Fue hace algo más de un mes, cuando me
quedé perpleja ante el acordeón formativo de la gente que me rodeaba: sus
licenciaturas varias, sus doctorados múltiples, incluso su esmerada y perfecta
corrección. “Tu aprende y disfruta lo que puedas, pero de complejos nada que
cada uno tiene sus valores.”
Desde aquí, querida amiga Alicia Cáceres, quiero darte la razón. A veces, el exceso de titulación y de esmero puede restar esa espontaneidad y esa fuerza que tienen, normalmente, los letrados de nuestra tierra. Esa que tiene, por ejemplo, mi amigo Pedro Blanco Lodeiras, a quien ví hace muchos años defendiendo un caso en el juzgado con una rapidez mental y de palabra que habría dejado confundidos a muchos. O la que tienen mis amigas Betina Estévez y María Isasi cuando discuten sobre un tema jurídico. No siempre son los tres o cuatro doctorados internacionales, ni las ocho licenciaturas las que te dan la razón frente a otro que intenta quitártela.

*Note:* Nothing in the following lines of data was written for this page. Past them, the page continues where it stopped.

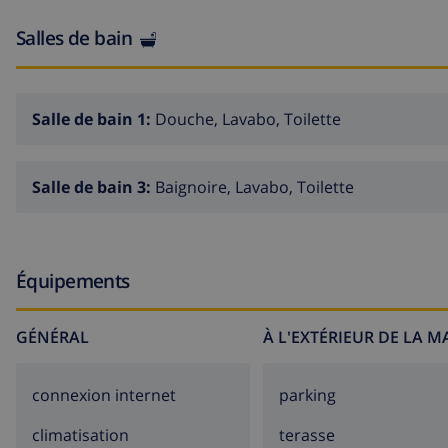
Salles de bain
Salle de bain 1:
Douche, Lavabo, Toilette
Salle de bain 3:
Baignoire, Lavabo, Toilette
Équipements
GÉNÉRAL
À L'EXTÉRIEUR DE LA 
connexion internet
parking
climatisation
terasse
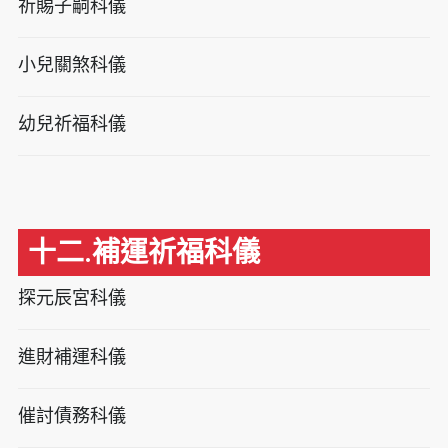
祈賜子嗣科儀
小兒關煞科儀
幼兒祈福科儀
十二.補運祈福科儀
探元辰宮科儀
進財補運科儀
催討債務科儀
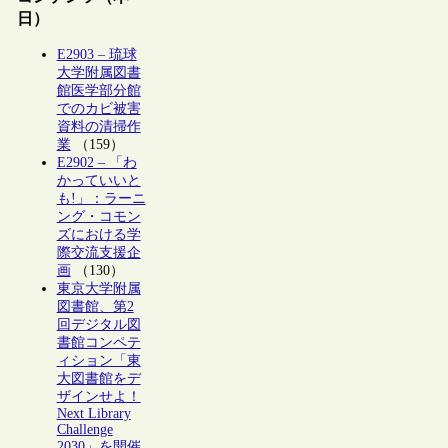
日）
E2903 – 琉球
大学附属図書
館医学部分館
でのカビ被害
資料の清掃作
業
（159）
E2902 – 「わ
かっていいと
も!」：ラーニ
ング・コモン
ズにおける学
際交流支援企
画
（130）
東京大学附属
図書館、第2
回デジタル図
書館コンペテ
ィション「東
大図書館をデ
ザインせよ！
Next Library
Challenge
2030」を開催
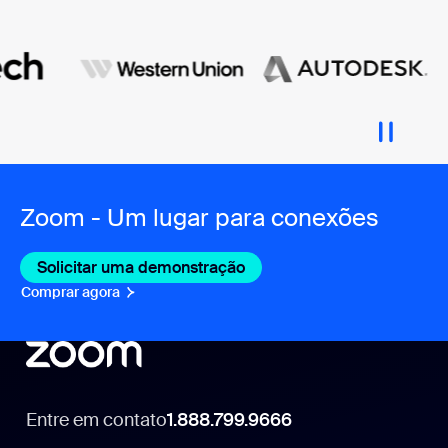
Zoom - Um lugar para conexões
Solicitar uma demonstração
Comprar agora
Entre em contato
1.888.799.9666
1.888.799.9666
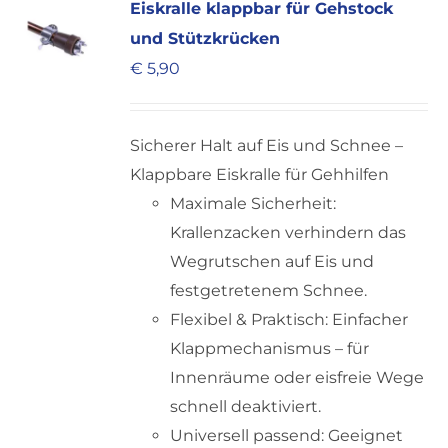
Eiskralle klappbar für Gehstock
auf.
und Stützkrücken
Die
€
5,90
Optionen
können
auf
Sicherer Halt auf Eis und Schnee –
der
Klappbare Eiskralle für Gehhilfen
Produktseite
Maximale Sicherheit:
gewählt
Krallenzacken verhindern das
werden
Wegrutschen auf Eis und
festgetretenem Schnee.
Flexibel & Praktisch: Einfacher
Klappmechanismus – für
Innenräume oder eisfreie Wege
schnell deaktiviert.
Universell passend: Geeignet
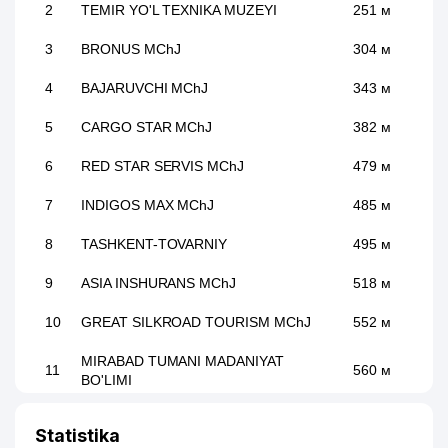
2
TEMIR YO'L TEXNIKA MUZEYI
251 м
3
BRONUS MChJ
304 м
4
BAJARUVCHI MChJ
343 м
5
CARGO STAR MChJ
382 м
6
RED STAR SERVIS MChJ
479 м
7
INDIGOS MAX MChJ
485 м
8
TASHKENT-TOVARNIY
495 м
9
ASIA INSHURANS MChJ
518 м
10
GREAT SILKROAD TOURISM MChJ
552 м
MIRABAD TUMANI MADANIYAT
11
560 м
BO'LIMI
MALON COMMERCE XUSUSIY
12
565 м
Statistika
KORXONASI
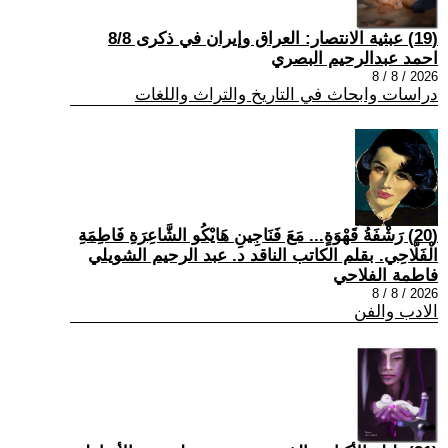
(19) عبثية الانتصار: العراق وإيران في ذكرى 8/8
احمد عبدالرحيم البصري
2026 / 8 / 8
دراسات وابحاث في التاريخ والتراث واللغات
(20) رَشْفَةُ قَهْوَةٍ... مَعَ فَنَاجِينِ هَايْكُو الشَّاعِرَةِ فَاطِمَةِ
الْفَلَّاحِي. بقلم الكاتب الناقد د. عبد الرحيم الشويلي
فاطمة الفلاحي
2026 / 8 / 8
الادب والفن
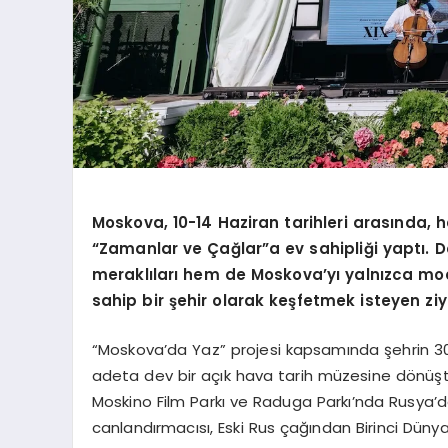
Moskova, 10-14 Haziran tarihleri arasında, he
“Zamanlar ve Çağlar”a ev sahipliği yaptı. 
meraklıları hem de Moskova’yı yalnızca mode
sahip bir şehir olarak keşfetmek isteyen ziy
“Moskova’da Yaz” projesi kapsamında şehrin 30’
adeta dev bir açık hava tarih müzesine dönüştü
Moskino Film Parkı ve Raduga Parkı’nda Rusya’da
canlandırmacısı, Eski Rus çağından Birinci Düny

La enorme especialización crea, a veces, situaciones extrañas. Como la de los abogados de “back office”, que dedican su vida laboral a corregir las comas y los puntos de los escritos, de las traducciones, de los informes de otros. Cada escrito pasa por mil manos; cada mano cambia un poco el escrito... hasta que vuelve a su autor convertido en un ser independiente, mayor de edad, al que no conoce ni su padre.
Desde
aquí, un abrazo enorme a mis queridos amigos los juristas españoles: sin
corrección, sin “back office”; a veces, incluso, sin secretaria. Maestros de la
improvisación, de la rapidez, de la mano izquierda; discípulos, sin saberlo,
del otrora fallecido Gonzalo Fernández de Córdoba, a quien Fernando el Católico
pidió cuentas de los gastos en que había incurrido en la campaña frente a los
franceses. No necesitó ni veinticuatro horas para presentar una explicación con la que enmudeció a los
tesoreros:
Por picos, palas y azadones, cien millones de ducados;
por limosnas para que frailes y monjas rezasen por los españoles, ciento
cincuenta mil ducados; por guantes perfumados para que los soldados no oliesen
el hedor de la batalla, doscientos millones de ducados; por reponer las
campanas averiadas a causa del continuo repicar a victoria, ciento setenta mil
ducados; y, finalmente, por la paciencia de tener que descender a estas
pequeñeces del rey a quien he regalado un reino, cien millones de ducados.